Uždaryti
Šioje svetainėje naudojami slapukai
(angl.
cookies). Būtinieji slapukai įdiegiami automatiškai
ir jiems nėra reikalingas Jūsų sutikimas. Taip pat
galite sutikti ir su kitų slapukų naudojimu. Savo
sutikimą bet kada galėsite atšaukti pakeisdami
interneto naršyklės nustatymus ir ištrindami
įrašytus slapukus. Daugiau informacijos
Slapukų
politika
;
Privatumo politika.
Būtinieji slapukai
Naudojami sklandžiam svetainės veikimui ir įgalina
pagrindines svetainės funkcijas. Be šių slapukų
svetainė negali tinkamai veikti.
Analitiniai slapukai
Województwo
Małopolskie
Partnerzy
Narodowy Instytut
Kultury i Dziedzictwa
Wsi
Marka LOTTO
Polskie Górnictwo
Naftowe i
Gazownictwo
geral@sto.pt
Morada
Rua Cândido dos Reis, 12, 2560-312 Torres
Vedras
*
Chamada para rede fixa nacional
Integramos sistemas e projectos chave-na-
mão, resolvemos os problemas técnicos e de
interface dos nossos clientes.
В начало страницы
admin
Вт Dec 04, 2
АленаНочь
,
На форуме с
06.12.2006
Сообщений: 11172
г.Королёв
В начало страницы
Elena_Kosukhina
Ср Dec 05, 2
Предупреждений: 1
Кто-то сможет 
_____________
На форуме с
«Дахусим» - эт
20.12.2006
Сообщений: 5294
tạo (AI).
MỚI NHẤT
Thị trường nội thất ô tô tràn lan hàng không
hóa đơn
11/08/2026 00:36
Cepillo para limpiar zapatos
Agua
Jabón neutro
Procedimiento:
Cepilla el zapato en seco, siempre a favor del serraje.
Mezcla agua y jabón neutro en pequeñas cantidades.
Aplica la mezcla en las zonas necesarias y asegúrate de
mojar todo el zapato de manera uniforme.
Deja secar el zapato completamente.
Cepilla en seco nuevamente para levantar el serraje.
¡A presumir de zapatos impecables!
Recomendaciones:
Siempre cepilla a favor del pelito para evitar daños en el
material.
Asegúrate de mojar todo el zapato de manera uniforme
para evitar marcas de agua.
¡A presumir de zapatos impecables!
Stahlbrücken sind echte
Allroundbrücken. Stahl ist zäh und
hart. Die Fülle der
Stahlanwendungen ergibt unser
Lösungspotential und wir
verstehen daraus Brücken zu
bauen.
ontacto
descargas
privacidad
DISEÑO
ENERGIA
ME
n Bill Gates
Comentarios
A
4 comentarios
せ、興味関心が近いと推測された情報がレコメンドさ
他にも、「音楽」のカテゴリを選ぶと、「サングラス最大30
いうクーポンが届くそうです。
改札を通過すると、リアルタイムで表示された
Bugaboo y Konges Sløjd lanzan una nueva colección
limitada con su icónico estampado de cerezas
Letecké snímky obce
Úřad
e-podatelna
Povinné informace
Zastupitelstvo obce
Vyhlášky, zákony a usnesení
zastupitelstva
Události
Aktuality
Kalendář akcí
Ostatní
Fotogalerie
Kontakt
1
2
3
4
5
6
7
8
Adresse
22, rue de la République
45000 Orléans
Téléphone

— EXERCISE REQUIREMENTS —
Please retype all of the data above exactly as it appears.

— WRITTEN REPLY —
Uždaryti
Šioje svetainėje naudojami slapukai
(angl.
cookies). Būtinieji slapukai įdiegiami automatiškai
ir jiems nėra reikalingas Jūsų sutikimas. Taip pat
galite sutikti ir su kitų slapukų naudojimu. Savo
sutikimą bet kada galėsite atšaukti pakeisdami
interneto naršyklės nustatymus ir ištrindami
įrašytus slapukus. Daugiau informacijos
Slapukų
politika
;
Privatumo politika.
Būtinieji slapukai
Naudojami sklandžiam svetainės veikimui ir įgalina
pagrindines svetainės funkcijas. Be šių slapukų
svetainė negali tinkamai veikti.
Analitiniai slapukai
Województwo
Małopolskie
Partnerzy
Narodowy Instytut
Kultury i Dziedzictwa
Wsi
Marka LOTTO
Polskie Górnictwo
Naftowe i
Gazownictwo
geral@sto.pt
Morada
Rua Cândido dos Reis, 12, 2560-312 Torres
Vedras
*
Chamada para rede fixa nacional
Integramos sistemas e projectos chave-na-
mão, resolvemos os problemas técnicos e de
interface dos nossos clientes.
В начало страницы
admin
Вт Dec 04, 2
АленаНочь
,
На форуме с
06.12.2006
Сообщений: 11172
г.Королёв
В начало страницы
Elena_Kosukhina
Ср Dec 05, 2
Предупреждений: 1
Кто-то сможет 
_____________
На форуме с
«Дахусим» - эт
20.12.2006
Сообщений: 5294
tạo (AI).
MỚI NHẤT
Thị trường nội thất ô tô tràn lan hàng không
hóa đơn
11/08/2026 00:36
Cepillo para limpiar zapatos
Agua
Jabón neutro
Procedimiento:
Cepilla el zapato en seco, siempre a favor del serraje.
Mezcla agua y jabón neutro en pequeñas cantidades.
Aplica la mezcla en las zonas necesarias y asegúrate de
mojar todo el zapato de manera uniforme.
Deja secar el zapato completamente.
Cepilla en seco nuevamente para levantar el serraje.
¡A presumir de zapatos impecables!
Recomendaciones:
Siempre cepilla a favor del pelito para evitar daños en el
material.
Asegúrate de mojar todo el zapato de manera uniforme
para evitar marcas de agua.
¡A presumir de zapatos impecables!
Stahlbrücken sind echte
Allroundbrücken. Stahl ist zäh und
hart. Die Fülle der
Stahlanwendungen ergibt unser
Lösungspotential und wir
verstehen daraus Brücken zu
bauen.
ontacto
descargas
privacidad
DISEÑO
ENERGIA
ME
n Bill Gates
Comentarios
A
4 comentarios
せ、興味関心が近いと推測された情報がレコメンドさ
他にも、「音楽」のカテゴリを選ぶと、「サングラス最大30
いうクーポンが届くそうです。
改札を通過すると、リアルタイムで表示された
Bugaboo y Konges Sløjd lanzan una nueva colección
limitada con su icónico estampado de cerezas
Letecké snímky obce
Úřad
e-podatelna
Povinné informace
Zastupitelstvo obce
Vyhlášky, zákony a usnesení
zastupitelstva
Události
Aktuality
Kalendář akcí
Ostatní
Fotogalerie
Kontakt
1
2
3
4
5
6
7
8
Adresse
22, rue de la République
45000 Orléans
Téléphone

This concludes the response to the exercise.